• _Data_:

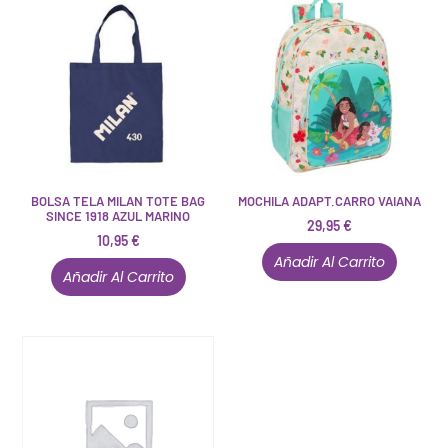
BOLSA TELA MILAN TOTE BAG
MOCHILA ADAPT.CARRO VAIANA
SINCE 1918 AZUL MARINO
29,95
€
10,95
€
Añadir Al Carrito
Añadir Al Carrito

• _Exercise objective_: The expected output is every entry above, character for character, with no pictures.

• _The answer_:
BOLSA TELA MILAN TOTE BAG
MOCHILA ADAPT.CARRO VAIANA
SINCE 1918 AZUL MARINO
29,95
€
10,95
€
Añadir Al Carrito
Añadir Al Carrito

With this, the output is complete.